Предвзятость подбирает улики под готовую схему. Поэтому Мандельштам и оказывается бесплотным ангелом, а Пастернак — чувственным сатаной. Потому что он на подозрении. Если же взять под подозрение другого, то и у него можно найти тот же самый криминал. Скажем, пресловутые «эротические переживания, связанные с интенсивным волосяным покровом (шерсть, грива и др.)». Например, в стихотворении Мандельштама «Золотистого меда струя из бутылки текла…», посвященном Вере Судейкиной. «Золотое руно, где же ты, золотое руно?» Или «курчавые всадники», которые «бьются в кудрявом порядке». Уже в 70-х годах Вера Стравинская (Судейкина) показывала Бродскому автограф этого стихотворения в своем альбоме, а также свою фотографию 1914 года. «На фотографии, вполоборота, через обнаженное плечо на вас и мимо вас глядит женщина с распущенными каштановыми, с оттенком бронзы, волосами, которым суждено было стать сначала золотым руном, потом распущенной рыжею гривой…»

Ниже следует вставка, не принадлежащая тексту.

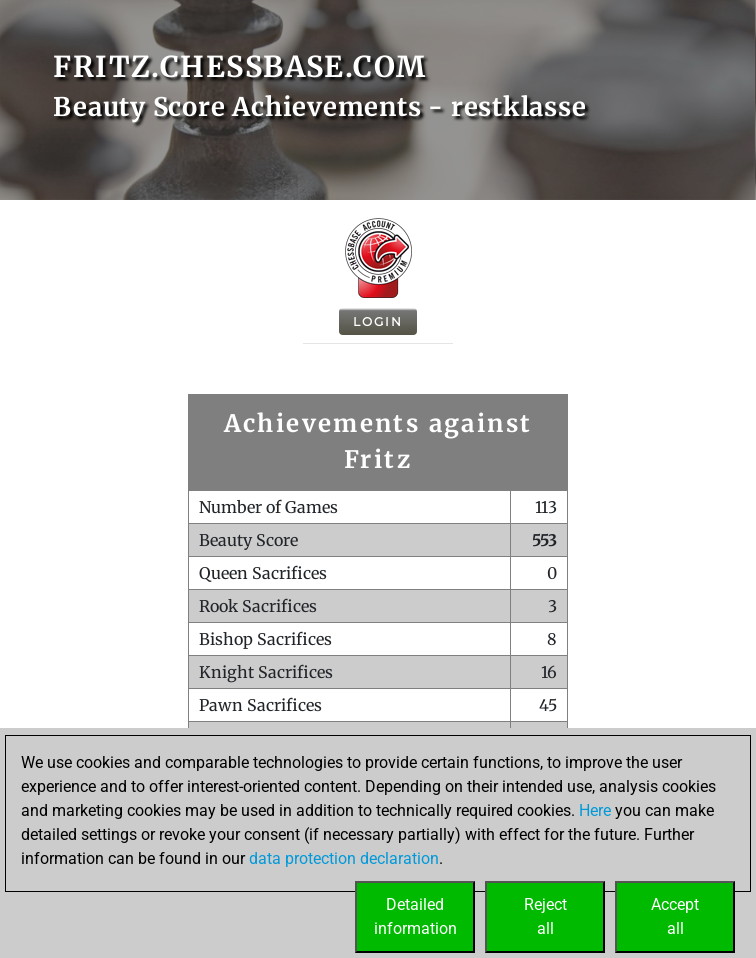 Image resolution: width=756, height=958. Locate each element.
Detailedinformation (415, 916)
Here (595, 810)
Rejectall (545, 916)
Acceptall (675, 916)
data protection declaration (344, 858)
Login (378, 321)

Не потому ль, что я видел на детской картинке
Лэди Годиву с распущенной рыжею гривой…

Вот вам, пожалуйста, и шерсть (золотое руно), и грива, и прочий «интенсивный волосяной покров». Не надо все шить исключительно Пастернаку.

Ища новых улик, критик цитирует «Люди и положения», то место, где Пастернак описывает музыку Скрябина:

Уже в этюдах восьмого опуса или в прелюдиях одиннадцатого все современно, все полно внутренними, доступными музыке соответствиями с миром внешним, окружающим. <…> Мелодии этих произведений вступают так, как тотчас же начинают течь у вас слезы <…> Мелодии, смешиваясь со слезами, текут прямо по вашему нерву к сердцу, и вы плачете не оттого, что вам печально, а оттого, что путь к вам вовнутрь угадан так верно и проницательно.

«Этот отрывок представляется нам чрезвычайно важным, — комментирует М. Лотман, — поскольку в нем, по сути дела, Пастернак дает описание основного механизма собственного творчества. Музыка — вообще искусство — самостоятельного значения не имеет, оно не созидает, а разрушает».

Я прошу вас задержать внимание на этом месте, ибо комментарий М. Лотмана характерен для его метода. Перечтите еще раз цитату Пастернака: где в ней говорится о том, что искусство не созидает, а разрушает? Кроме сердечной корки, из-под которой брызнули слезы, ничего музыка у Пастернака не разрушила. Такое впечатление, что критик читает не то, что написано, а какой-то совершенно другой текст, соткавшийся в этот момент у него перед глазами. И хуже всего не то, что критик вычитывает, чего не написано. Хуже всего, что он не видит того, что написано, — например, последней, специально выделенной курсивом фразы, в которой все дело. Не понимает, что суть искусства, по Пастернаку, не в энергии (которой он всегда восхищался), не в игре (к которой он был склонен), даже не в свободе (она может быть о двух концах), а в сердечной угадке. То есть в правде, которую можно разделить с другими людьми.

В книге М. Лотмана есть два постскриптума. Во втором из них автор делает всевозможные реверансы, сожалея о распространившемся духе фундаментализма, которым «оказались заражены и вполне приличные, казалось бы, авторы», и высказывает опасение, что его наблюдения над «демонической» поэтикой Пастернака могут быть использованы для новых нападок на поэта. «Цветы запоздалые» научной щепетильности. Увы, попытка критика отстраниться от самого себя в данном случае не срабатывает. Больно уж нелепа сама идея противопоставления «православного Мандельштама» «сатанинскому Пастернаку».